Directions for this task
The answer is the exact text of every line from the one that contains "CONTACT DEALER" to the final line of the entries below, with pictures left out.

Exercise material
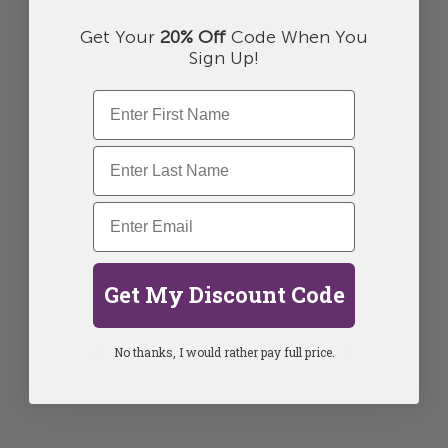
Get Your
20% Off
Code When You
Sign Up!
Get My Discount Code
No thanks, I would rather pay full price.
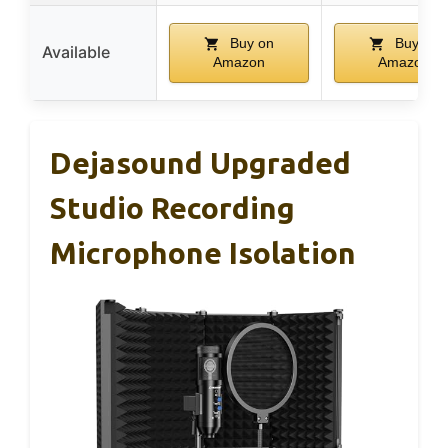
Buy on
Buy on
Available
Amazon
Amazon
Dejasound Upgraded
Studio Recording
Microphone Isolation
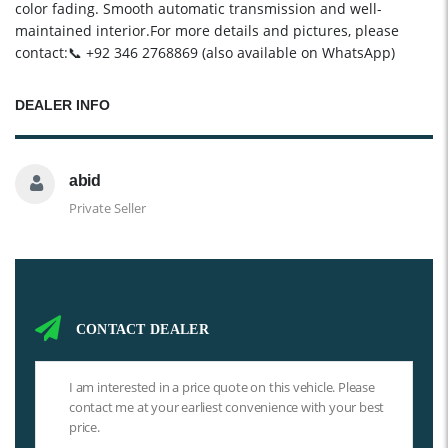
color fading. Smooth automatic transmission and well-
maintained interior.For more details and pictures, please
contact:📞 +92 346 2768869 (also available on WhatsApp)
DEALER INFO
abid
Private Seller
CONTACT DEALER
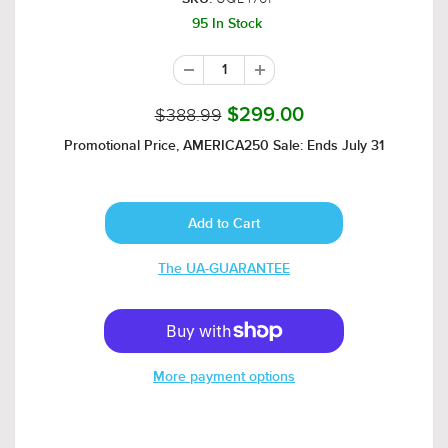
95 In Stock
$388.99
$299.00
Promotional Price, AMERICA250 Sale: Ends July 31
The UA-GUARANTEE
More payment options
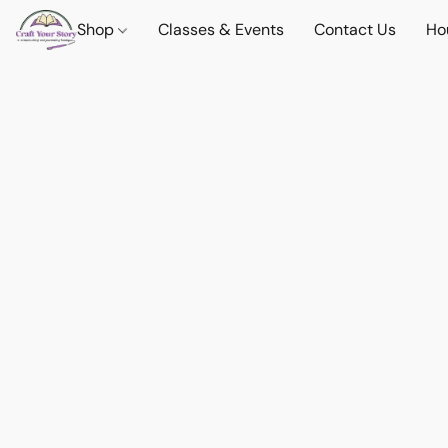
Shop
Classes & Events
Contact Us
Ho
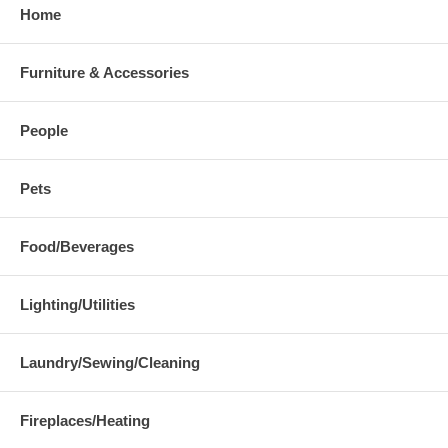
Home
Furniture & Accessories
People
Pets
Food/Beverages
Lighting/Utilities
Laundry/Sewing/Cleaning
Fireplaces/Heating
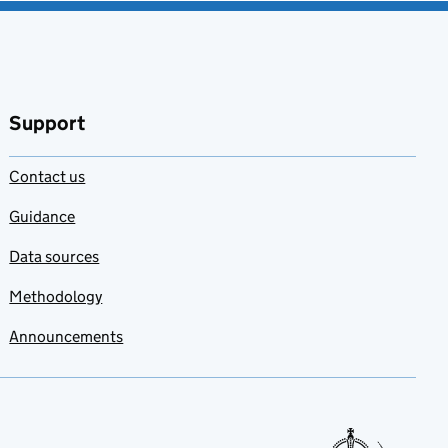
Support
Contact us
Guidance
Data sources
Methodology
Announcements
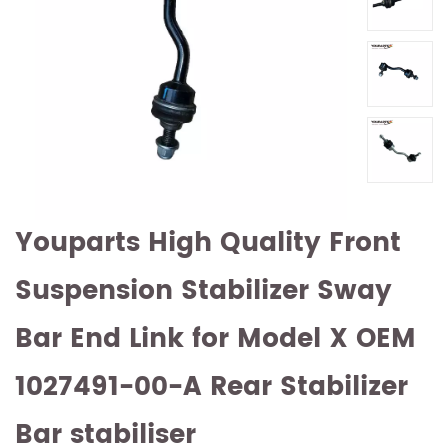
Youparts High Quality Front
Suspension Stabilizer Sway
Bar End Link for Model X OEM
1027491-00-A Rear Stabilizer
Bar stabiliser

Response
CONTACT DEALER
95 In Stock
$388.99
$299.00
Promotional Price, AMERICA250 Sale: Ends July 31
The UA-GUARANTEE
More payment options
Shop
Classes & Events
Contact Us
Ho
Home
Furniture & Accessories
People
Pets
Food/Beverages
Lighting/Utilities
Laundry/Sewing/Cleaning
Fireplaces/Heating
Support
Contact us
Guidance
Data sources
Methodology
Announcements
Youparts High Quality Front
Suspension Stabilizer Sway
Bar End Link for Model X OEM
1027491-00-A Rear Stabilizer
Bar stabiliser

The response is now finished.